Is he going to leave me here, this time?
Is he —
“Shh, I got you, Saban. Calm down. I’m here.” Startling awake, my eyes opening to the rough promise, I stare into the midnight of Hadrián’s gaze. Concern brackets his mouth in hard lines.
“Oh,” the nightmare rushes back. I messed up is all I can think burying my face into the crook of his neck. My entire body shivers still locked in the aftermath of the dream.
Strong arms hold me, settling the trembling. I take deep cleansing breaths. I count backwards. Nothing works. Pushing away from him, I rush into my ensuite bathroom, diving for the toilet.
Everything that spews out of me, coming in a hard rush of sickness. Stars dance before me as I heave. Once I’m done, my body feels wrung out, no different than a used wash towel.
My eyes dart up when I hear the water running from the sink. Unable to look his way, I try to stand. Strong fingers grip beneath my arms, helping me rise.
Reaching over, he flushes.
“Sit,” pressing me down on the closed toilet seat, he presses a cool compress on the back of my neck.
“Just breathe it out.” Moving back to the sink, he busies himself loading my toothbrush.
“Here.” Taking it, trying not to inhale the spearmint lest it triggers another bout of sickness, I brush, keeping my eyes averted. Shame eats at me. I wait for him to say something about my not taking care of myself.
We both know what happens when I don’t take care of my mental health as I should — my night terrors return with crippling ferocity. I haven’t been using any of the tools Dr. Kensington gave me to stave off the nightmares. Nor have I been keeping my appointments as I should.
Since the night of the kiss at the el Diablo, I’ve been winging it — screwing around, not doing what I should. To punish myself or Snake, I don’t know, so now here I sit suffering. I guess that answers the question of who I’m really hurting.
“C’mon, let’s get you back to bed.” His voice is gruff and far away. I still feel like I’m in that dark place — tied to the cot in some family’s tent waiting to be savaged by a monster.
I finish brushing and then rinse. I want to tell him so bad I don’t need him putting me to bed like I’m still a fragile ten-year-old, that I’m a grown woman if he cared to look. Instead, I trudge on tired feet back to my room without a word.
Feeling silly, I curl into myself, hoping I can stay awake until exhaustion takes me to a dreamless paradise. Knowing the pattern, I’m likely to fall back into another nightmare I can’t escape from. There’s only been one thing or rather person who kept the demons away, and he’s not speaking to me now.
He pauses, seeming to will me to look his way. No, I’m not asking him for shit. Never again.

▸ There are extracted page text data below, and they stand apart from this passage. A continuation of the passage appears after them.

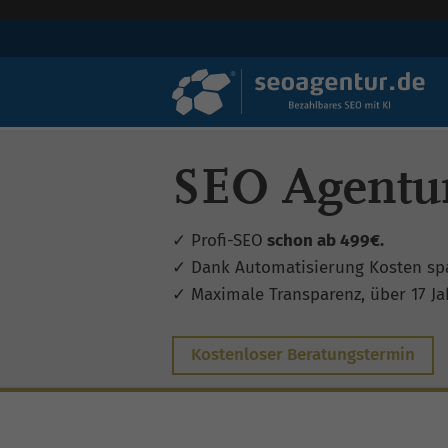
SEO Agentur
✓ Profi-SEO
schon ab 499€.
✓ Dank Automatisierung Kosten sp
✓ Maximale Transparenz, über 17 Jah
Kostenloser Beratungstermin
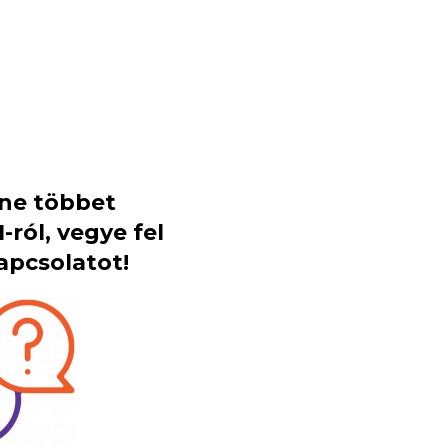
tne többet
-ról, vegye fel
apcsolatot!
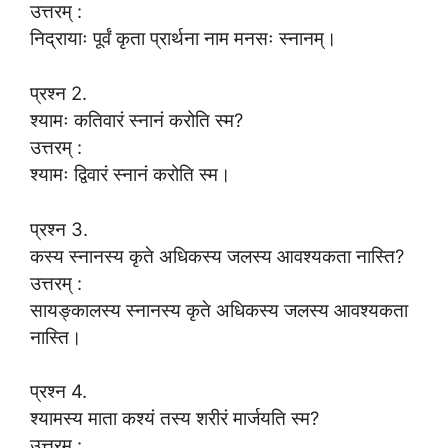
उत्तरम् :
निद्रायाः पूर्वं कृता प्रार्थना नाम मनसः स्नानम्।
प्रश्न 2.
श्यामः कतिवारं स्नानं करोति स्म?
उत्तरम् :
श्यामः द्विवारं स्नानं करोति स्म।
प्रश्न 3.
कस्य स्नानस्य कृते अधिकस्य जलस्य आवश्यकता नास्ति?
उत्तरम् :
सायङ्कालस्य स्नानस्य कृते अधिकस्य जलस्य आवश्यकता
नास्ति।
प्रश्न 4.
श्यामस्य माता कश्यं तस्य शरीरं मार्जयति स्म?
उत्तरम् :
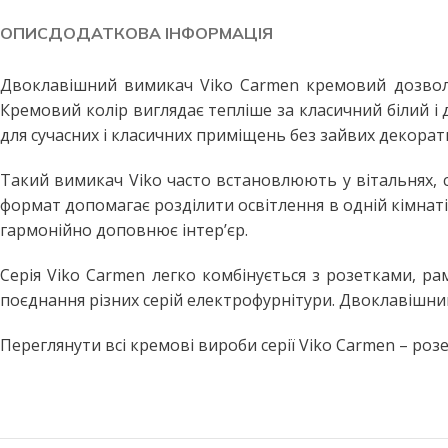
Побутові LED лампи
Стельові світильники
ОПИС
ДОДАТКОВА ІНФОРМАЦІЯ
Філаментні лампи
Стельові світильники з пул
Декоративні лампи
Бра та настінні світильники
Двоклавішний вимикач Viko Carmen кремовий дозволяє
Кремовий колір виглядає тепліше за класичний білий і 
Промислові лампи
Точкові світильники
для сучасних і класичних приміщень без зайвих декорат
Інфрачервоні лампи
Підвісні світильники
Такий вимикач Viko часто встановлюють у вітальнях, с
Меблеві світильники
ВУЛИЧНЕ ОСВІТЛЕННЯ
формат допомагає розділити освітлення в одній кімнат
Прожектори світлодіодні
Споти
гармонійно доповнює інтер’єр.
Вуличні світильники
ПРОМИСЛОВЕ ОСВІТЛЕН
Серія Viko Carmen легко комбінується з розетками, 
Вуличні ліхтарі
LED панелі армстронг
поєднання різних серій електрофурнітури. Двоклавішн
Вулична гірлянда
Лінійні світильники
Переглянути всі кремові вироби серії Viko Carmen – роз
Промислові світильники підві
ДАТЧИКИ РУХУ ТА
ОСВІТЛЕННЯ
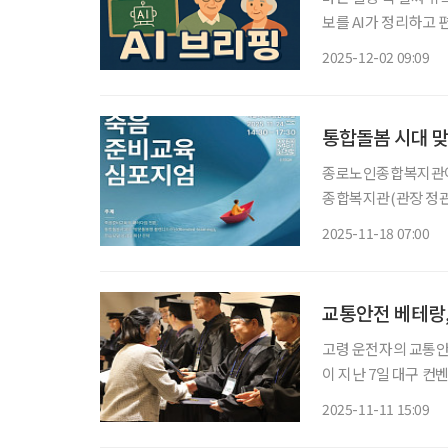
보를 AI가 정리하고 편집국 기자
제로 캠페인…‘큰글씨
2025-12-02 09:09
께 1일 종로구 서울노
통합돌봄 시대 맞
종로노인종합복지관이
종합복지관(관장 정관스
교육 심포지엄 Andi
2025-11-18 07:00
최하는 이번 행사는 
교통안전 베테랑,
고령 운전자의 교통안전
이 지난 7일 대구 컨
이수자들이 전문 강사로
2025-11-11 15:09
은 현대자동차그룹과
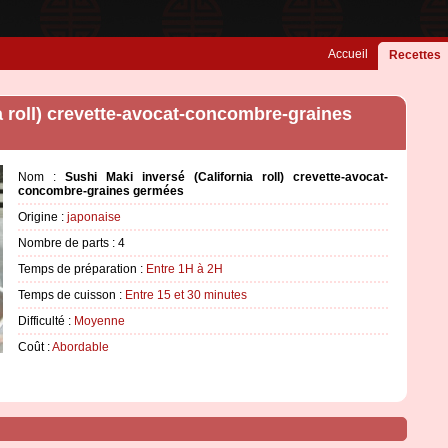
Accueil
Recettes
a roll) crevette-avocat-concombre-graines
Nom :
Sushi Maki inversé (California roll) crevette-avocat-
concombre-graines germées
Origine :
japonaise
Nombre de parts :
4
Temps de préparation :
Entre 1H à 2H
Temps de cuisson :
Entre 15 et 30 minutes
Difficulté :
Moyenne
Coût :
Abordable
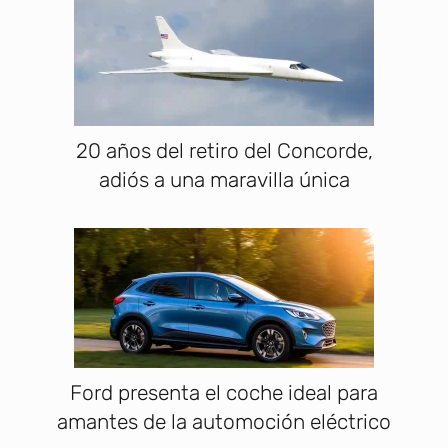
20 años del retiro del Concorde,
adiós a una maravilla única
Ford presenta el coche ideal para
amantes de la automoción eléctrico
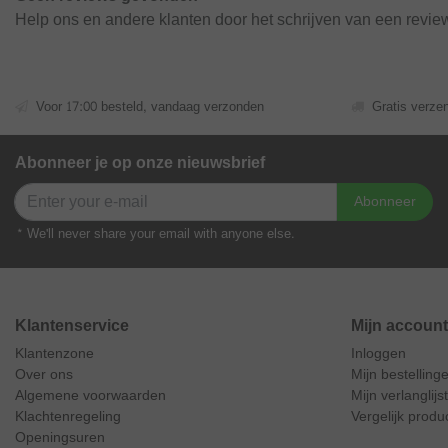
Help ons en andere klanten door het schrijven van een revie
Voor 17:00 besteld, vandaag verzonden
Gratis verze
Abonneer je op onze nieuwsbrief
Abonneer
* We'll never share your email with anyone else.
Klantenservice
Mijn account
Klantenzone
Inloggen
Over ons
Mijn bestelling
Algemene voorwaarden
Mijn verlanglijst
Klachtenregeling
Vergelijk produ
Openingsuren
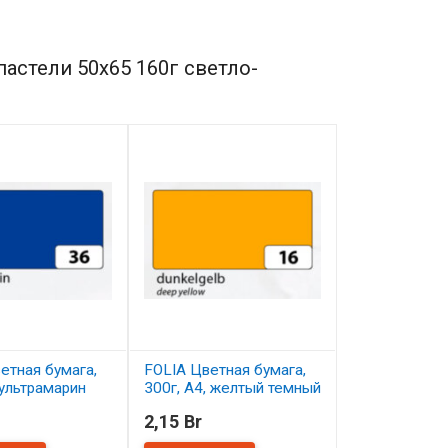
астели 50х65 160г светло-
етная бумага,
FOLIA Цветная бумага,
FOLIA Цветна
 ультрамарин
300г, A4, желтый темный
300г, A4, зе
еловый
2,15 Br
2,15 Br
ичии
В наличии
В наличии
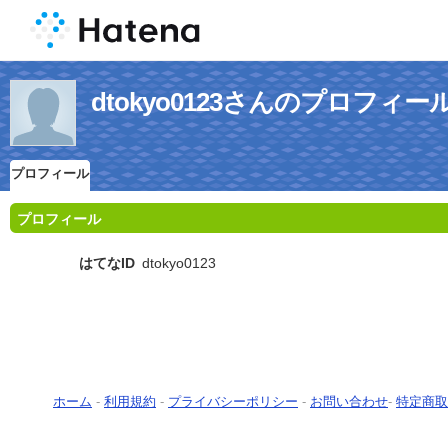
dtokyo0123さんのプロフィー
プロフィール
プロフィール
はてなID
dtokyo0123
ホーム
-
利用規約
-
プライバシーポリシー
-
お問い合わせ
-
特定商取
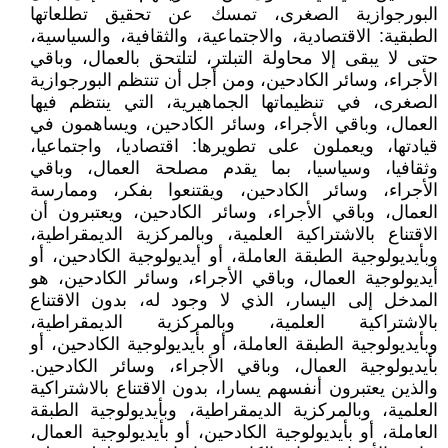
البورجوازية الصغرى، تمسك عن تحقيق تطلعاتها
الطبقية: الاقتصادية، والاجتماعية، والثقافية، والسياسية،
حتى لا يبقى إلا محاولة التبلتر، لتلتحق بالعمال، وباقي
الأجراء، وسائر الكادحين، ومن أجل أن تنتظم البورجوازية
الصغرى، في تنظيماتها الجماهيرية، التي ينتظم فيها
العمال، وباقي الأجراء، وسائر الكادحين، ويساهمون في
قيادتها، ويعملون على تطويرها: اقتصاديا، واجتماعيا،
وثقافيا، وسياسيا، بما يقدم مصلحة العمال، وباقي
الأجراء، وسائر الكادحين، ويقتنعوا بفكر، وممارسة
العمال، وباقي الأجراء، وسائر الكادحين، ويعتبرون أن
الاقتناع بالاشتراكية العلمية، وبالمركزية الديمقراطية،
وبأيديولوجية الطبقة العاملة، أو أيديولوجية الكادحين، أو
أيديولوجية العمال، وباقي الأجراء، وسائر الكادحين، هو
المدخل إلى اليسار، الذي لا وجود له، بدون الاقتناع
بالاشتراكية العلمية، وبالمركزية الديمقراطية،
وبأيديولوجية الطبقة العاملة، أو بأيديولوجية الكادحين، أو
بأيديولوجية العمال، وباقي الأجراء، وسائر الكادحين.
والذين يعتبرون أنفسهم يسارا، بدون الاقتناع بالاشتراكية
العلمية، وبالمركزية الديمقراطية، وبأيديولوجية الطبقة
العاملة، أو بأيديولوجية الكادحين، أو بأيديولوجية العمال،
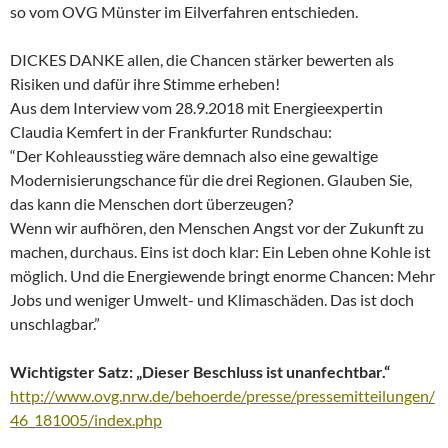
so vom OVG Münster im Eilverfahren entschieden.
DICKES DANKE allen, die Chancen stärker bewerten als
Risiken und dafür ihre Stimme erheben!
Aus dem Interview vom 28.9.2018 mit Energieexpertin
Claudia Kemfert in der Frankfurter Rundschau:
“Der Kohleausstieg wäre demnach also eine gewaltige
Modernisierungschance für die drei Regionen. Glauben Sie,
das kann die Menschen dort überzeugen?
Wenn wir aufhören, den Menschen Angst vor der Zukunft zu
machen, durchaus. Eins ist doch klar: Ein Leben ohne Kohle ist
möglich. Und die Energiewende bringt enorme Chancen: Mehr
Jobs und weniger Umwelt- und Klimaschäden. Das ist doch
unschlagbar.”
Wichtigster Satz: „Dieser Beschluss ist unanfechtbar.“
http://www.ovg.nrw.de/behoerde/presse/pressemitteilungen/
46_181005/index.php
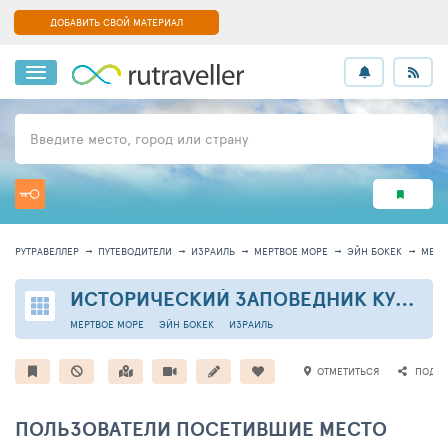
ДОБАВИТЬ СВОЙ МАТЕРИАЛ
Введите место, город или страну
РУТРАВЕЛЛЕР
ПУТЕВОДИТЕЛИ
ИЗРАИЛЬ
МЕРТВОЕ МОРЕ
ЭЙН БОКЕК
МЕСТ
ИСТОРИЧЕСКИЙ ЗАПОВЕДНИК КУМРАН
МЕРТВОЕ МОРЕ
ЭЙН БОКЕК
ИЗРАИЛЬ
ОТМЕТИТЬСЯ
ПОДЕЛ
ПОЛЬЗОВАТЕЛИ ПОСЕТИВШИЕ МЕСТО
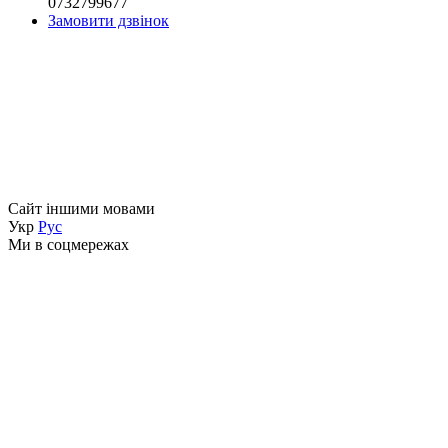
0732799677
Замовити дзвінок
Сайт іншими мовами
Укр
Рус
Ми в соцмережах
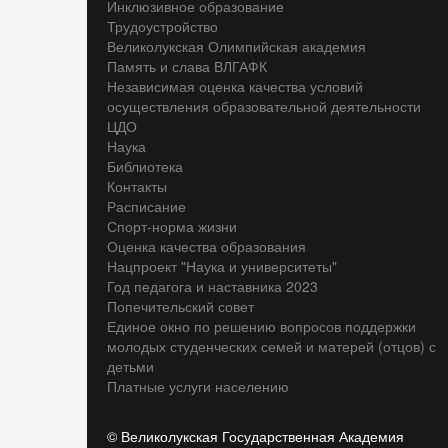
Инклюзивное образование
Трудоустройство
Великолукская Олимпийская академия
Память и слава ВЛГАФК
Независимая оценка качества условий
осуществления образовательной деятельности
ЦДО
Наука
Библиотека
Контакты
Расписание
Спорт-норма жизни
Оценка качества образования
Нацпроект "Наука и университеты"
Год педагога и наставника 2023
Попечительский совет
Единое окно по решению вопросов поддержки
молодых студенческих семей и матерей (отцов) с
детьми
Платные услуги населению
© Великолукская Государственная Академия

I let the little nonsense song’s melody from my childhood I can’t remember the lyrics to soothe my mind. I quell a shudder when I hear his feet slap against the woodgrain floor as he leaves.
“Scoot.” His voice rumbles many minutes later. “I know you’re not asleep.” I press my body far over to the other side of my queen-size bed.
“Humph,” he mutters. “Being over there means you’ll be right back up in a hour, waking me up. I have a lot to do in the morning, so stop cutting up. C’mere and let me hold you, man.”
Hesitating, I exhale. Relief cascades over me in waves along with a relief I should not be feeling.
“Saban.” His voice does something to me deep down low in my belly. Noticing as I turn toward him that he’s changed into joggers and a t-shirt.
His arm is up as waiting for me to tuck myself into the crook of his muscular arm. I can’t deny myself the comfort he’s offering.
“You good?” A question he’s asked many times before, but this time there’s more on the back end — an anticipation of accusations because of his absence.
I’ve never done well when he’s gone on missions for the MC or legitimate business for Cruz Construction and Logistics. He probably thinks his being away almost every night over the past few weeks brought this on. It did, but that doesn’t make it his fault.
“Yep,” I say into his chest, not daring to look into the dark umber of his gaze. Scared of what I may see there. Scared of what I want.
“What brought this on?” He’s actually going to the place that hangs bruised and raw between us. I shouldn’t be surprised, no matter what face he’s wearing — Hadrián or Snake — he doesn’tlet things linger. He’s a rip the bandage off kind of motherfucker if there ever was one.
“Just haven’t been keeping up with my exercises.” I force nonchalance into my voice. “It won’t happen again. You don’t have to worry about it.”
“So we’re doing that bullshit again?” His sigh is long-suffering and forlorn. “I already told you?—”
“I messed things up between us. That’s why you stayed away.” Misery leaks into every word, and still — I would kiss him again. I haven’t apologized for it because I don’t regret it. I won’t lie to make things right. Just as I lay here with my sugarcake humming while I inhale the scent of his fresh clean scent. I could lie here with him for an eternity. I don’t care.